Otobüs yolculuklarını çok sevmem, uyuyamam çünkü. Oraya dönerim olmaz, buraya ayağımı uzatırım olmaz. Sonuçta rahatsızdır hep benim için. O yüzden hazırlıklıyım, Ipad'ime Netflix'ten seyrettiğim dizinin epey bir bölümünü indirmiştim. Gece 02:00'ye kadar beni oyalıyor. Zaten 03:00 gibi İpsala gümrüğüne giriyoruz. Daha önce 2011 yılında bu sınırdan aynı saatlerde otobüsle geçmişliğim var. Herkesin otobüsten inip pasaport sırasına girmesi ve gümrük polisinin tek tek kişilerin suratına bakarak işlem yapması yüzünden epey beklediğimizi ve beklerken de acımasız sivrisineklerin insafsız saldırısına uğradığımızı hatırlıyorum. Uygulama değişmemiş elbette, yine bütün otobüs iniyoruz sıraya girip polisimizin tek tek yapacağı işlemleri bitirmesini bekliyoruz. Neyse ki bu kez sivrisinekler o kadar fazla değil. En azından aradan geçen sürede bu konuda bir ilerleme kaydetmişiz. Herkesin otobüsten inmesi yetmiyor, bütün bavulları da indirtiyor gümrük polisi. Herkes bavulunu X-Ray cihazına koyuyor. Otobüs de ayrıca büyük X-Ray'e giriyor. Bütün bu işlemler tabi ki bir hayli zamanımızı alıyor. Sonuçta bavullarımızı otobüse koyduktan kısa bir süre sonra Meriç nehri üzerindeki köprüyü geçip Yunan tarafına geçiyoruz. Yunan polisi otobüsten inmeden pasaportlarımızı rehbere toplatıp giriş damgalarımızı basıyor. Bu çok fazla zaman almıyor ama bavullar burada da tekrar indiriliyor tek tek X-Ray'den geçiriliyor. Bu sırada tabi yine bekliyoruz. En azından beklerken duty-free'de dolaşma ve tuvaleti kullanma şansımız var bu kez... Biraz zor bir sınır geçişi oluyor ama sonunda yola koyuluyoruz. Gün ışıyana kadar biraz uyuklama fırsatımız oluyor. Yarın epey yorulacağız çünkü...


* * *

Dedeağaç, Kavala ve Selanik'i kat edip Yunanistan'ın kuzeyinden kuzeybatısına doğru ilerledikten sonra sabah saatlerinde Yanya (İoannia) kentine ulaşıyoruz. 

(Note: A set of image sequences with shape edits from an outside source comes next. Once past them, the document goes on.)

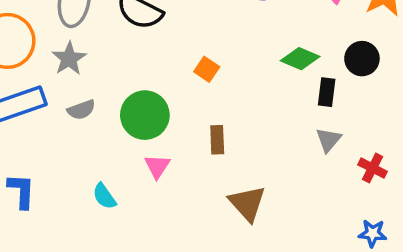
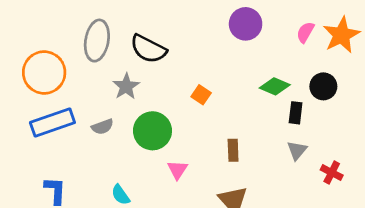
gray star: (69, 59) -> (126, 86), moved
brown rectangle: (217, 140) -> (233, 150), moved
pink triangle: (157, 166) -> (177, 170), moved

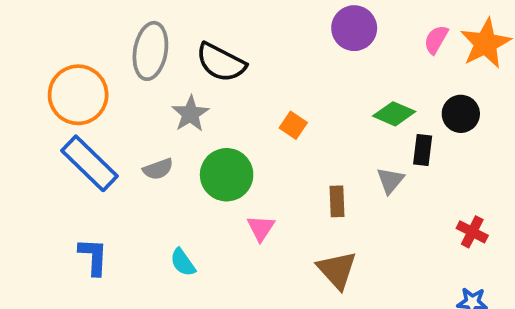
blue rectangle: (52, 123) -> (90, 163), turned 63
gray triangle: (297, 150) -> (390, 180), moved

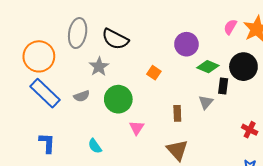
purple circle: (354, 28) -> (186, 44), moved
black circle: (461, 114) -> (243, 67), size x1.4

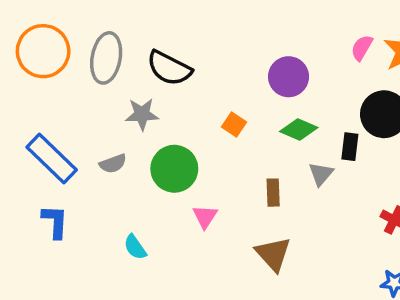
orange circle: (39, 56) -> (43, 51), moved
gray star: (99, 67) -> (142, 114), turned 30
green diamond: (208, 67) -> (299, 130), moved
blue L-shape: (47, 143) -> (55, 222), moved

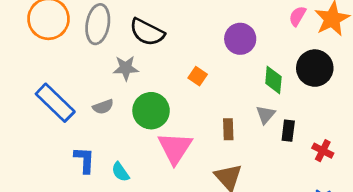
green diamond: (299, 130) -> (273, 80), moved, turned 72
black rectangle: (350, 147) -> (288, 131), moved
pink triangle: (205, 216) -> (175, 148), size x1.8
blue L-shape: (55, 222) -> (84, 160), moved

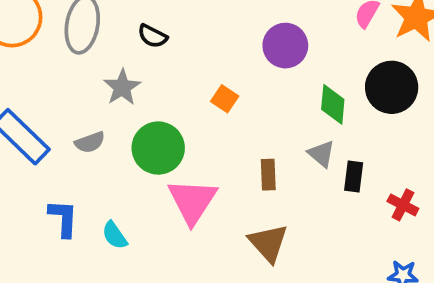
black semicircle: (147, 32) -> (153, 36), size x0.6
gray star: (126, 68) -> (122, 87), turned -30
gray triangle: (266, 115) -> (321, 154), turned -30

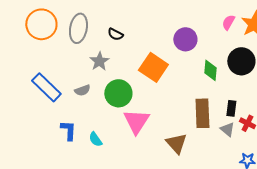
orange square: (225, 99) -> (153, 67), size x2.0
gray triangle: (321, 154) -> (227, 129), moved
brown rectangle: (268, 175) -> (202, 113), moved, size x1.8
black rectangle: (354, 176) -> (231, 108), moved

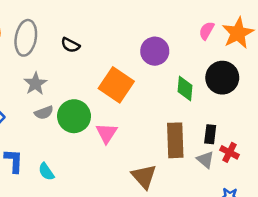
gray star: (99, 61) -> (35, 84), moved
gray semicircle: (82, 90) -> (44, 113), moved
pink triangle: (136, 121) -> (107, 133), moved, size x0.7

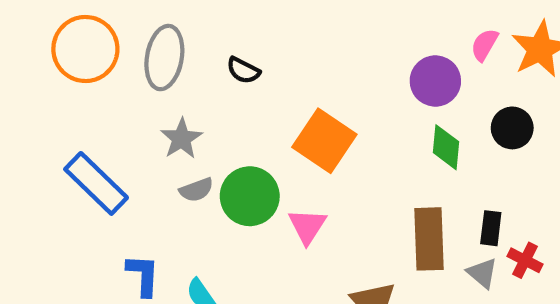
purple circle: (155, 51) -> (435, 81), moved
black circle: (222, 78) -> (512, 128), size x0.7

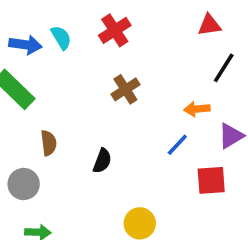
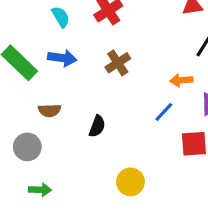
blue arrow: (25, 45) -> (62, 58), moved
brown semicircle: (49, 143) -> (50, 110), turned 95

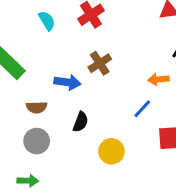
blue arrow: (62, 58) -> (67, 82), moved
gray circle: (27, 147) -> (37, 141), moved
yellow circle: (130, 182) -> (111, 151), moved

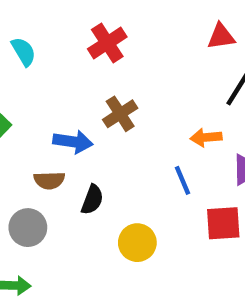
cyan semicircle: (47, 21) -> (24, 52), moved
brown semicircle: (37, 107) -> (49, 180), moved
blue line: (142, 109) -> (182, 180), turned -66

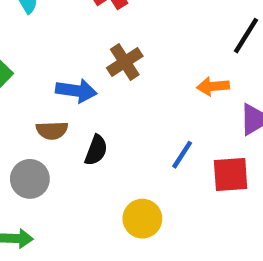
blue line: (182, 180) -> (182, 155), moved, turned 56
yellow circle: (137, 243) -> (142, 219), moved

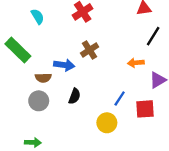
brown semicircle: (52, 130) -> (43, 78), moved
gray circle: (30, 179) -> (39, 101), moved
yellow circle: (142, 219) -> (107, 123), moved

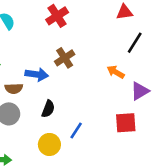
orange arrow: (136, 63) -> (116, 72), turned 35
blue line: (120, 99) -> (76, 130), moved
yellow circle: (107, 123) -> (49, 144), moved

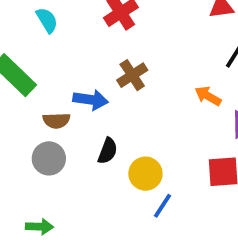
blue line: (76, 130) -> (163, 206), moved
yellow circle: (49, 144) -> (145, 174), moved

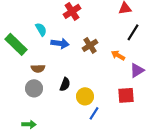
cyan semicircle: (47, 20) -> (41, 29), moved
brown cross: (132, 75) -> (90, 45), moved
blue arrow: (91, 100) -> (60, 43), moved

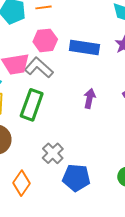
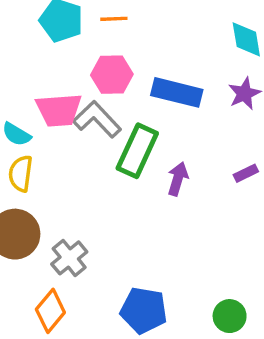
green rectangle: (32, 105) -> (137, 151), moved
gray cross: (53, 153) -> (69, 258), moved

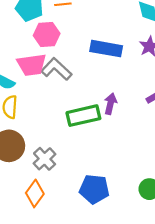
pink hexagon: (112, 75) -> (47, 35), moved
green rectangle: (137, 151) -> (83, 116), moved, turned 56

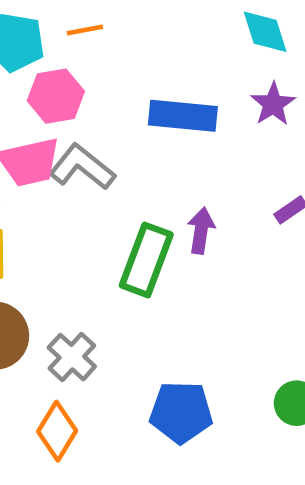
green rectangle: (83, 116) -> (146, 260), turned -52

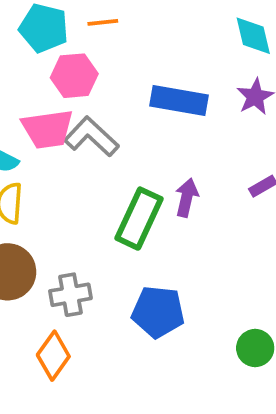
gray cross: (72, 357) -> (70, 295), turned 33
blue pentagon: (181, 412) -> (158, 312), moved

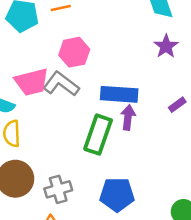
pink hexagon: (74, 76) -> (74, 52), moved
blue rectangle: (179, 100) -> (119, 94), moved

Şehir hakkında kısa bir bilgi vermek gerekirse,


Yanya, 70.000 nüfusu ile Yunanistan'ın Epir bölgesinin en büyük şehri ve aynı adı taşıyan ilin (Nomos) merkezidir. Kuruluş yılı MS 510 yılıdır. Aziz John'un koruması altında kurulduğundan dolayı, Yunancada "Yahya'nın Şehri" anlamındaki İoannina adı verilmiştir.

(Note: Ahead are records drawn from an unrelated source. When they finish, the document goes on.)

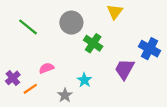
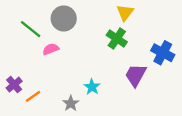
gray circle: (71, 23) -> (64, 18), moved
green cross: (93, 43) -> (117, 39), moved
pink semicircle: (46, 68) -> (51, 49), moved

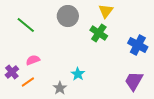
gray circle: (64, 18) -> (68, 16), moved
pink semicircle: (51, 49) -> (33, 60), moved
purple trapezoid: (136, 75) -> (134, 81), moved

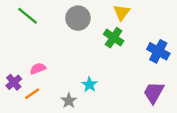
green line: (26, 25) -> (28, 16), moved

Şehir, II. Murat devrinde (1421-1451) 9 Ekim 1431'de Osmanlı İmparatorluğu tarafından fethedilmiş ve Balkan Savaşı sırasında kentin kalesini kuşatan   Yunan  ordusuna  uzun  süre  direnmesine  karşın 6 Mart 1913 tarihinde Türk yönetiminden çıkmıştır. Osmanlı İmparatorluğu döneminde Balkanlar'ın en önemli merkezlerinden biri olmuştur. Osmanlının inşa ettiği kale, pek çok Türk evi, Muğla'ya şaşırtıcı ölçüde benzeyen sokakları ve Tepedelenli Ali Paşa'nın sarayı Yanya'nın başlıca ilginç noktalarıdır. Fethiye Camii ve Aslanpaşa Camii halen ayakta olup Aslanpaşa Camii etnografya müzesi olarak kullanılmaktadır. Velipaşa Camii'nin ise minaresi yıkılmıştır. Şehir 1913 yılında Osmanlıların elinden çıkmıştır. Gümüş işçiliği ile ünlü Yanya kenti kuzey Yunanistan'ın en önemli kenti ve bağlantı noktasıdır. Artık Selanik - Igoumenitsa (Gomoniçe) otobanı da yapılmış ve ulaşım son derece kolaylaşmıştır.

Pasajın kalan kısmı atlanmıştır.